Working data:
-=-=-=-=-
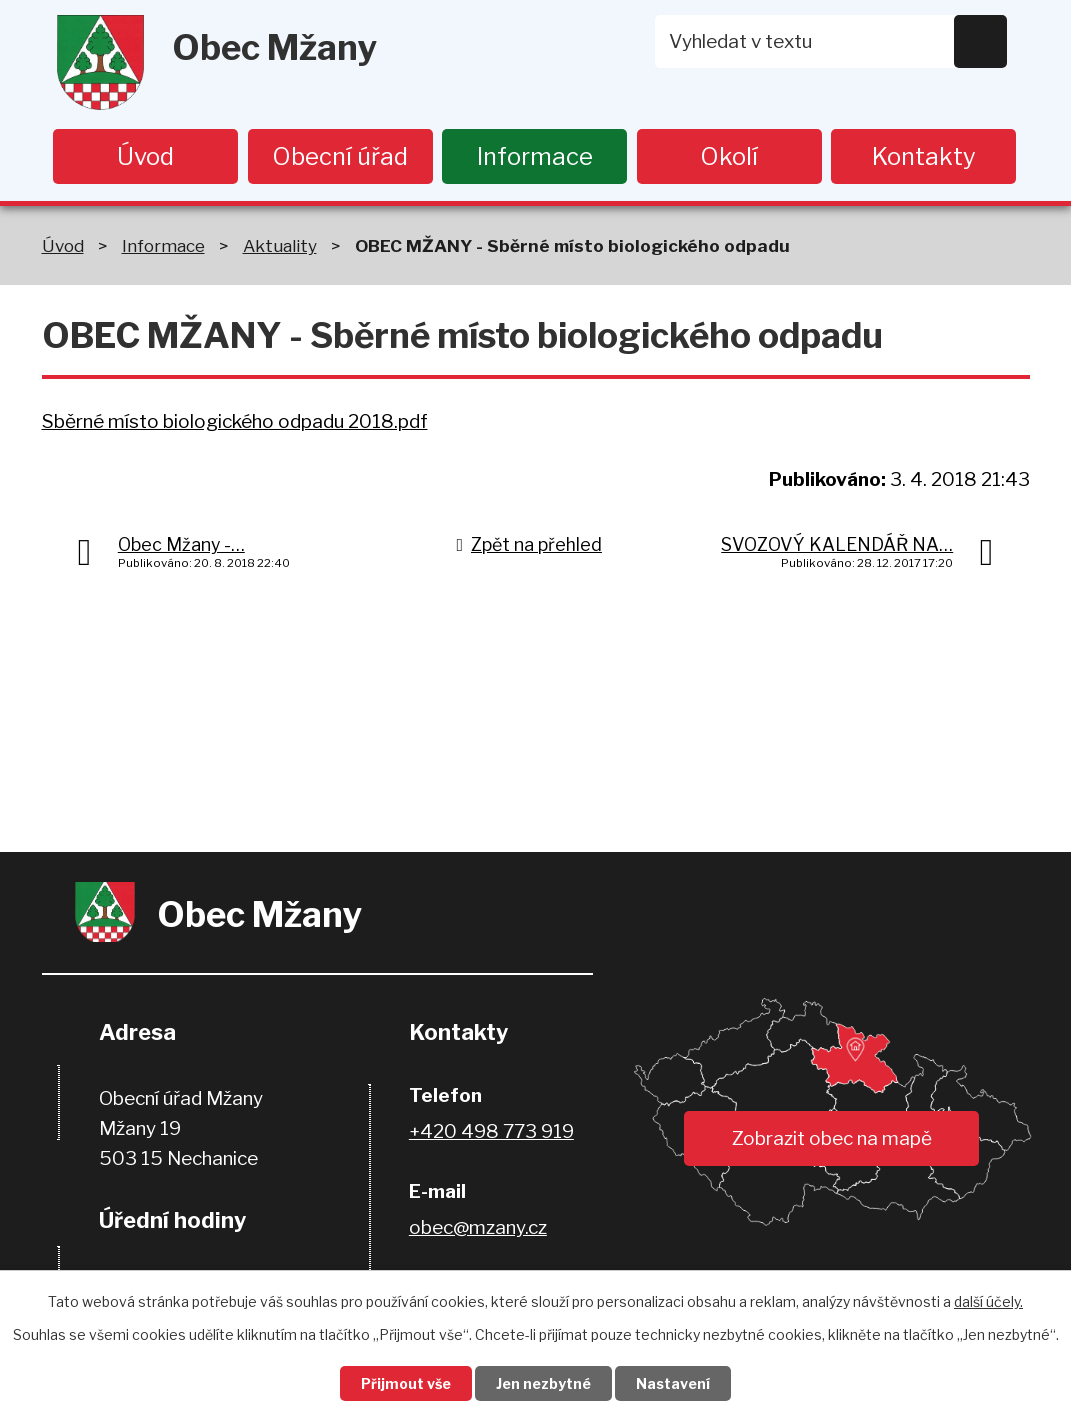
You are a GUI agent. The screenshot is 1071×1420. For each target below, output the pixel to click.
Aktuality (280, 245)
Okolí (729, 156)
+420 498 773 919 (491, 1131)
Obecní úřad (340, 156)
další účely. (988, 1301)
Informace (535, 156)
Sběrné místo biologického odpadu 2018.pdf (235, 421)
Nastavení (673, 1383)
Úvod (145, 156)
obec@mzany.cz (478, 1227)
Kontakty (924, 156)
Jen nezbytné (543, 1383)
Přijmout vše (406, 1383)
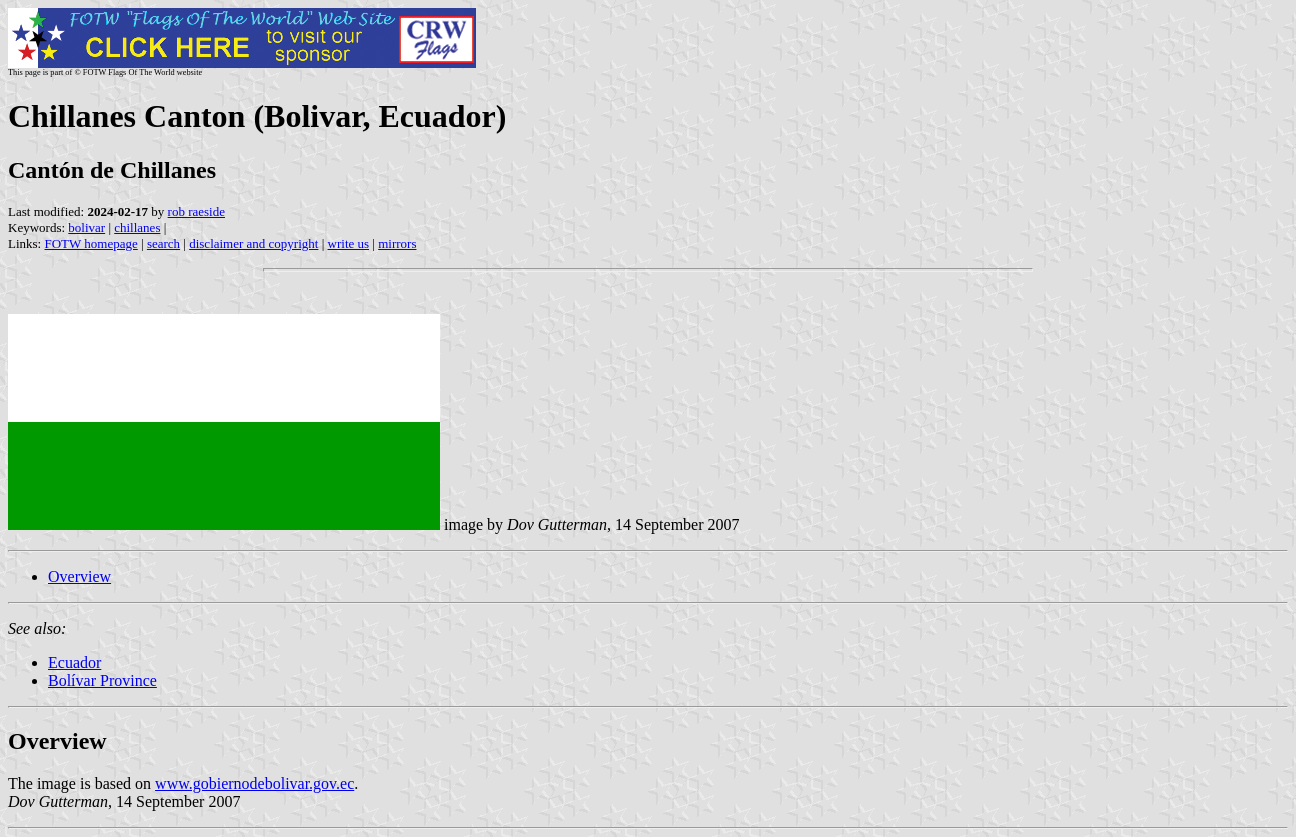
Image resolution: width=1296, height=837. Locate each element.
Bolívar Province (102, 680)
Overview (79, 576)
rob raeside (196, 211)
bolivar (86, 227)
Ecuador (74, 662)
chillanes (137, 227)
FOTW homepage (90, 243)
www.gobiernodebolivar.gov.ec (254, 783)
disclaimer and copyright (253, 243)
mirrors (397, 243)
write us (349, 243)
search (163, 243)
-=-=-=-=-
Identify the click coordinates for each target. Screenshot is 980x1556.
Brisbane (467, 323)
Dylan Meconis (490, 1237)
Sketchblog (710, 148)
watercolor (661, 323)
-=-=-=-=-
Your task: If a line in the material above holds "target", copy it.

Solved problem:
You are a GUI agent. The screenshot is 1071×1420. For each target below, output the pixel to click.
Identify the click coordinates for each target. Screenshot is 980x1556.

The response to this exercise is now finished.